Una diagnosi di carcinoma duttale in situ (DCIS), possibile precursore di tumore invasivo al seno, non necessariamente fa aumentare il rischio di mortalità generale. Secondo una ricerca presentata allo European Cancer Congress che si è svolto ad Amsterdam lo scorso gennaio, le donne over 50 che hanno subito un trattamento per questa forma molto iniziale di tumore avrebbero almeno le stesse probabilità delle donne di pari età nella popolazione generale di essere vive dopo 10 anni.

I risultati dello studio – spiega uno dei suoi autori provenienti dal Netherlands Cancer Institute – dovrebbero rassicurare le donne: una diagnosi di DCIS non è immediatamente una condanna e gli effetti collaterali del suo trattamento, ad esempio la radioterapia, non aumenterebbero la mortalità.

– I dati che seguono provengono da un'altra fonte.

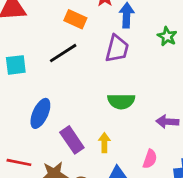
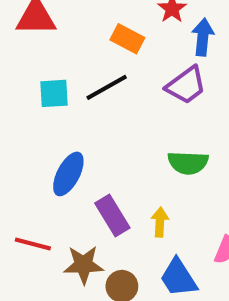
purple trapezoid: (117, 49) -> (186, 85), turned 36
cyan square: (16, 65) -> (54, 93), moved

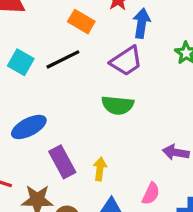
cyan square: (54, 93) -> (21, 62), turned 30
green semicircle: (188, 163) -> (118, 105), moved
blue ellipse: (68, 174) -> (29, 127), turned 32

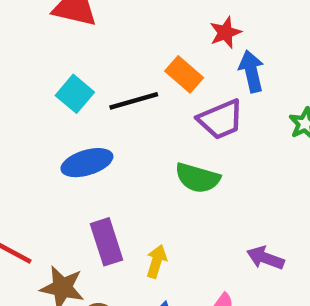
orange rectangle: (81, 22) -> (184, 74), moved
blue arrow: (142, 23) -> (251, 71), turned -32
blue ellipse: (29, 127) -> (87, 163), moved

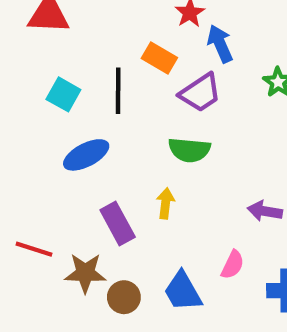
black line: (134, 101) -> (118, 91), turned -63
yellow arrow: (156, 261) -> (166, 203), moved

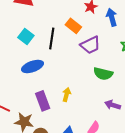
blue arrow: (220, 44) -> (112, 17), moved
green semicircle: (189, 150) -> (103, 74), moved

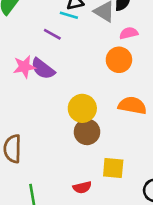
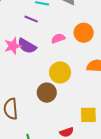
pink semicircle: (129, 33) -> (58, 38), moved
brown circle: (87, 132) -> (47, 93), moved

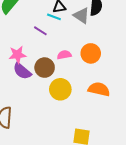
purple semicircle: (27, 46) -> (22, 71), moved
brown circle: (47, 93) -> (45, 68), moved

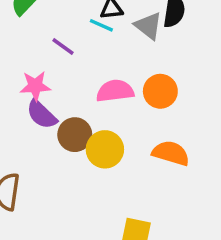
purple line: (40, 31) -> (63, 46), moved
pink semicircle: (64, 55) -> (115, 91), size x1.5
brown circle: (45, 68) -> (75, 135), moved

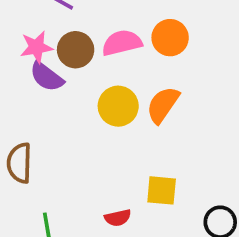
brown circle: (75, 135) -> (76, 50), moved
orange semicircle: (171, 153) -> (163, 105), moved, turned -66

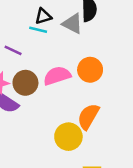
yellow circle: (118, 106) -> (68, 137), moved

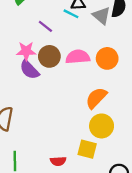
yellow circle: (68, 137) -> (102, 126), moved

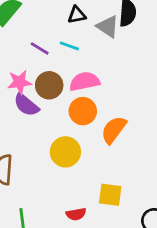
cyan line: (71, 14) -> (69, 46), moved
orange circle: (107, 58) -> (83, 111), moved
yellow circle: (102, 126) -> (65, 152), moved

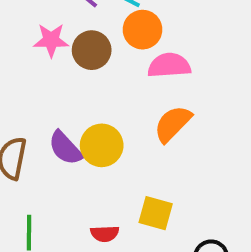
pink semicircle: (85, 81) -> (169, 65), moved
purple semicircle: (26, 105) -> (65, 148), moved
orange circle: (83, 111) -> (142, 30), moved

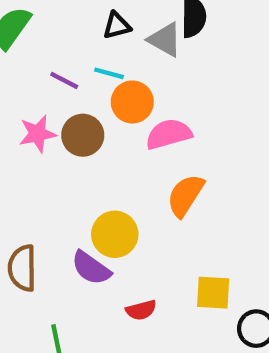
purple semicircle: (65, 148) -> (91, 268), moved
yellow square: (156, 213) -> (213, 293), moved
red semicircle: (105, 234) -> (141, 310), moved

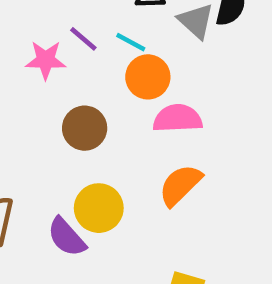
pink star: (37, 134) -> (46, 60), moved
brown circle: (83, 135) -> (85, 128), moved

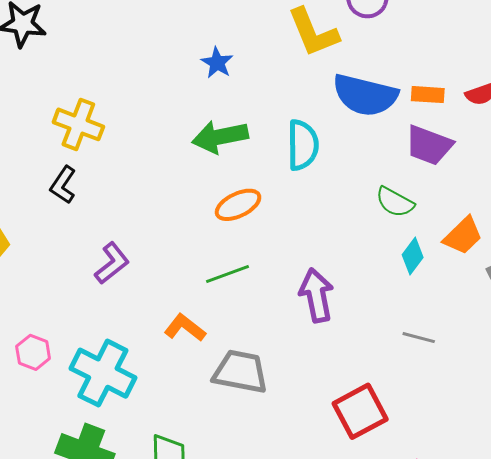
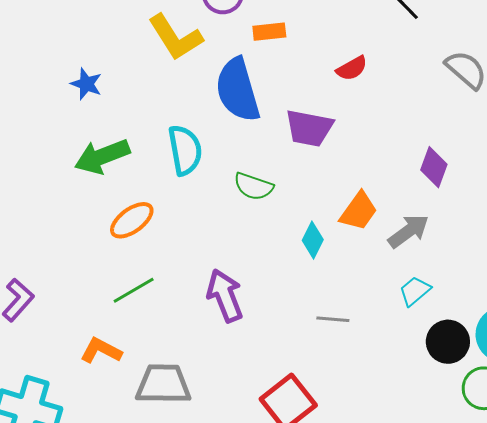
blue semicircle: (365, 95) -> (238, 90), turned 70
orange rectangle: (428, 95) -> (269, 32), moved
green semicircle: (395, 202) -> (254, 186), moved

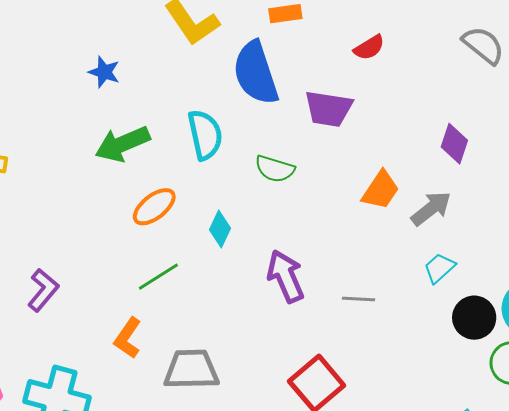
cyan diamond: (313, 240) -> (220, 229), moved
purple arrow: (225, 296) -> (286, 276), moved
orange L-shape: (101, 351) -> (128, 338), turned -81

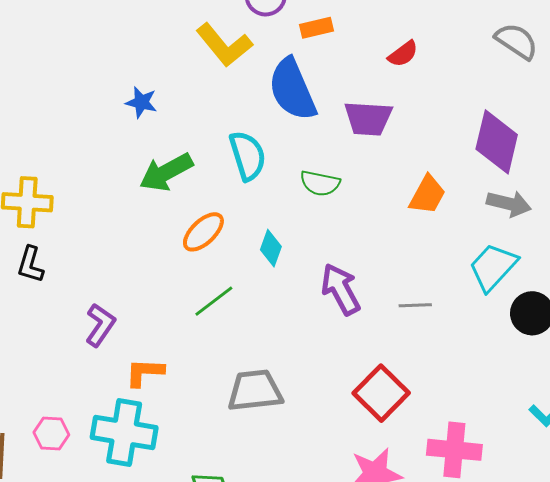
purple diamond: (454, 144) -> (497, 142), size x1.6
gray arrow: (431, 208) -> (509, 204), moved, turned 57
cyan trapezoid: (439, 268) -> (493, 267), size x1.6
orange L-shape: (128, 338) -> (145, 372), moved, turned 63

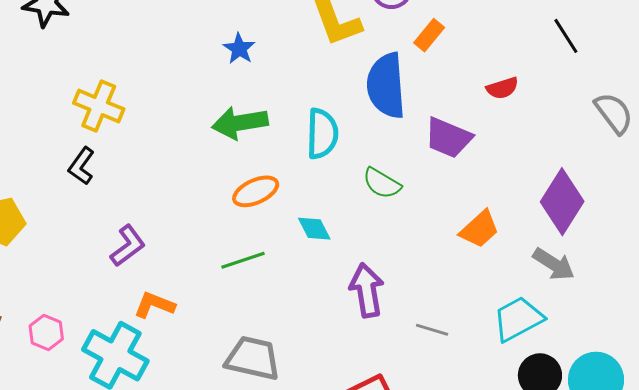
orange rectangle: (317, 28) -> (429, 35), turned -56
cyan diamond: (271, 248) -> (314, 229), turned -66

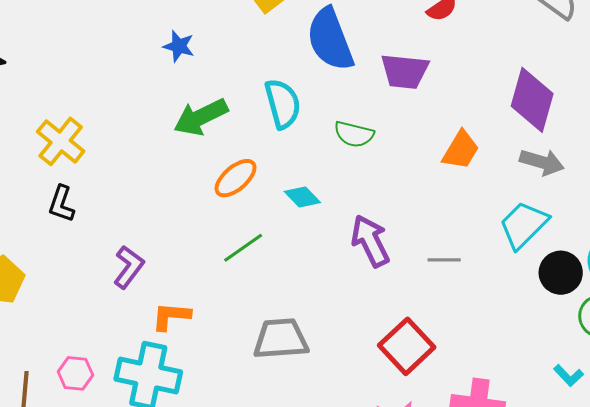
yellow cross: (99, 106) -> (61, 141), turned 33

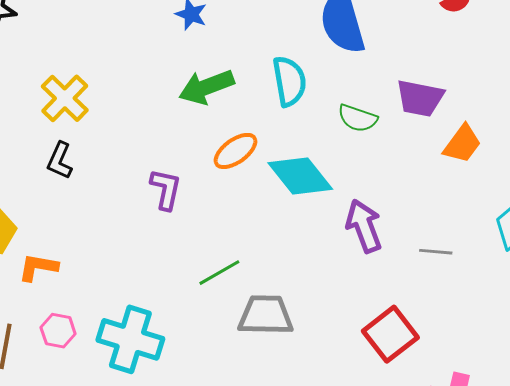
purple trapezoid: (405, 71) -> (420, 98), moved
cyan diamond: (302, 197) -> (300, 176), size x1.8
green line: (243, 248) -> (219, 273), moved
purple L-shape: (129, 267) -> (166, 189), moved, turned -30
orange L-shape: (171, 316) -> (38, 267), moved

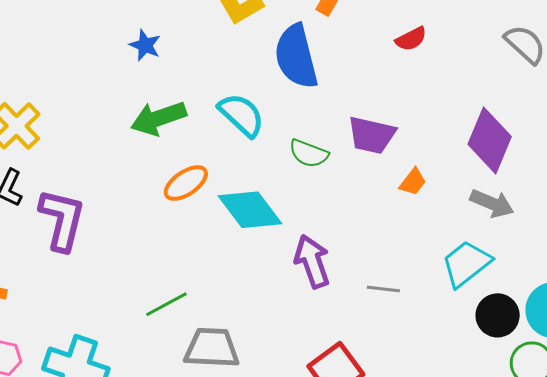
cyan semicircle: (289, 81) -> (241, 115), turned -39
orange trapezoid: (462, 144) -> (413, 182), size x0.7
purple L-shape: (166, 189) -> (62, 220), moved, size x1.5

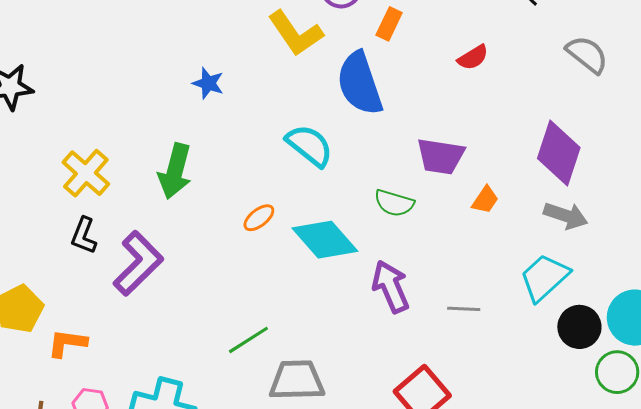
green arrow: (159, 118) -> (175, 171), moved, turned -52
green semicircle: (309, 153) -> (394, 203), moved
orange ellipse: (186, 183) -> (259, 218), size x0.7
purple L-shape: (62, 220) -> (138, 263), turned 36

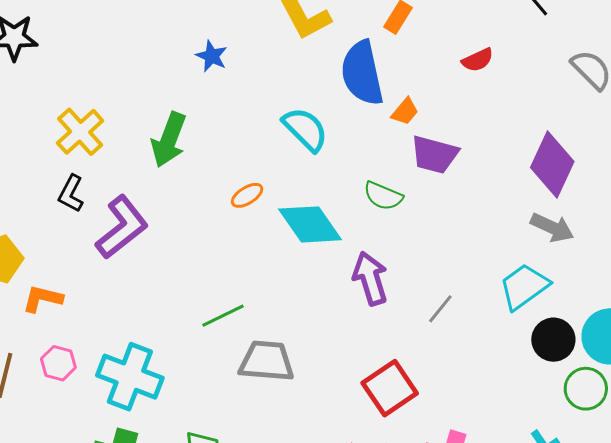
orange trapezoid: (485, 200) -> (405, 112), moved
gray line: (464, 309) -> (440, 309), turned -60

Il DCIS è la forma meno aggressiva e non invasiva del tumore della mammella

Viene considerato una sorta di “grado zero” di questo carcinoma; spesso viene diagnosticato grazie allo screening e non dà metastasi a distanza. Il trattamento del carcinoma duttale in situ è la chirurgia conservativa seguita da radioterapia o l’intervento di mastectomia.

(Per approfondire leggi qui: Tumore seno, rischio recidiva più basso con terapia ormonale decennale)

Il team ha analizzato i dati di quasi 10mila donne messe sotto osservazione per 10 anni. È emerso che le donne con più di 50 anni di età che avevano ricevuto un trattamento per DCIS, sebbene avessero un rischio di mortalità per tumore alla mammella maggiore delle donne sane, in generale avevano un rischio di mortalità generale leggermente inferiore.

Una diagnosi di DCIS non farebbe aumentare il rischio di mortalità, concludono i ricercatori. Un dato che può sembrare sorprendente ma che si potrebbe spiegare alla luce di una maggiore coscienza della propria salute e una partecipazione più rigorosa ai programmi di screening delle donne che hanno ricevuto tale diagnosi rispetto alla popolazione generale.

Per le donne da 50 a 69 anni è previsto un programma di screening nazionale

«La partecipazione ai programmi di screening è uno dei pilastri della prevenzione e della diagnosi precoce oncologica», sottolinea la dottoressa Lorenza Rimassa, vice responsabile dell’UO di Oncologia Medica dell’ospedale Humanitas. «Si tratta di un messaggio da ribadire con forza in occasione del World Cancer Day, la Giornata mondiale del Cancro, il 4 febbraio».

(Per approfondire leggi qui: Tumore al seno, non solo noduli: i segnali da non sottovalutare)

«Per il tumore al seno esiste in Italia un programma di screening a livello nazionale rivolto a donne da 50 a 69 anni di età, con la richiesta di sottoporsi a mammografia ogni due anni. Sebbene sia aumentato il numero di inviti nel 2014 e 2015, il tasso di partecipazione è ancora piuttosto basso: nel 2015 poco più di 1 donna su 2 ha raccolto l’invito. Prendere parte al programma di screening è fondamentale perché, con questo tipo di esami, si possono individuare precocemente lesioni precancerose o forme iniziali di tumore e trattarle tempestivamente, avendo a disposizione più opzioni terapeutiche e aumentando le probabilità di guarigione», conclude la dottoressa Rimassa.